Herbert Spencer (ö. 1903) da toplumu daha iyiye, doğruya ve gelişmeye doğru giden bir organizmaya benzetmektedir. Spencer da değişimi endüstrileşmeye bağlamakta, endüstrileşmenin de bir evrim sürecinde gerçekleştiğini ifade etmektedir. Böylece toplumların geçirdikleri aşamaları belirsiz düzenden belirli düzene doğru giden bir ilerleme süreci olarak görmektedir. Bu süreç de toplumlar, geleneksel toplum yapılarından modern toplum yapılarına doğru evrilerek ve ilerleyerek devam etmektedirler.

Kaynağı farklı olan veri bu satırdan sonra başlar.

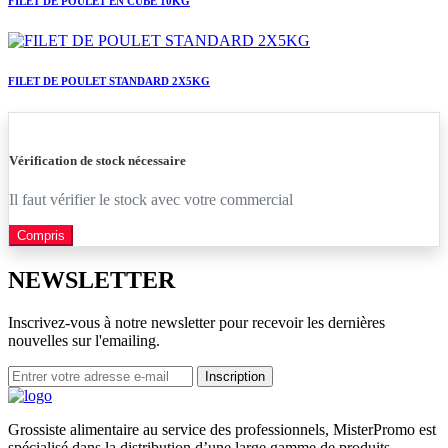
FILET DE POULET EN CUBE 10KG
FILET DE POULET STANDARD 2X5KG
Vérification de stock nécessaire
Il faut vérifier le stock avec votre commercial
Compris
NEWSLETTER
Inscrivez-vous à notre newsletter pour recevoir les dernières
nouvelles sur l'emailing.
Inscription
Grossiste alimentaire au service des professionnels, MisterPromo est
spécialisé dans la distribution d’une large gamme de produits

19. yüzyılın önemli düşünürlerinden olan Émile Durkheim (ö. 1917) de değişim sürecini açıklarken toplumları basit yapılardan karmaşık yapılara doğru evrilerek değişen ve gelişen yapılar olarak görmektedir. Durkheim’in kendi ifadesi ile toplumlar “mekanik dayanışma”dan “organik dayanışma” yönüne doğru evrilmektedir. Durkheim, modern toplumları aşırı iş bölümüne dayalı, organik dayanışma içinde olan toplumlar olarak görmektedir. Bir başka Batılı düşünür ve sosyolog Ferdinand Tönnies (ö. 1936) ise toplumsal değişim sürecini, meşhur Cemaat ve Cemiyet adlı eserinde “gemeinschaft”tan “gesellschaft”a geçiş olarak nitelemektedir. Tönnies’e göre cemaat geleneği, cemiyet ise modern/yeni olanı temsil eder.
Sonuç olarak Batılı düşünürler toplumsal değişmeyi bir ilerleme olarak görmektedir. Saint Simon ve Herbert Spencer modernleşmeyi “endüstrileşme” kavramı ile açıklarken Auguste Comte “pozitivizm” kavramı ile Émile Durkheim “mekanik dayanışma” ve “organik dayanışma” kavramlarıyla, Ferdinand Tönnies ise “gemeinschaft” ve “gesellschaft” kavramlarıyla açıklamaktadır.
Toplumsal yapılar ile toplumsal değişme arasında fonksiyonel bir ilişki vardır. Bu durumu göz önünde bulunduran Türk sosyolojisinin önemli ismi Ziya Gökalp (ö. 1924) de Türk toplumunun toplumsal değişimini üç devreye ayırarak izah etmiştir:
Eski devir: Türk kavminin zuhûrundan (ortaya çıkışından) itibaren Türklerin İslâm dinine girmesi zamanına kadar olan devir.
Orta devir: Türk kavminin İslâm dinine girmesinden, Garp medeniyetini kabul zamanına kadar olan devir.
Yeni devir: Garp medeniyetini kabulden bugüne kadar olan devir.
Toplumsal değişme farklı zamanlarda ve farklı toplumlarda hızı ve yönü itibarıyla farklılık arz etse de değişim süreklidir.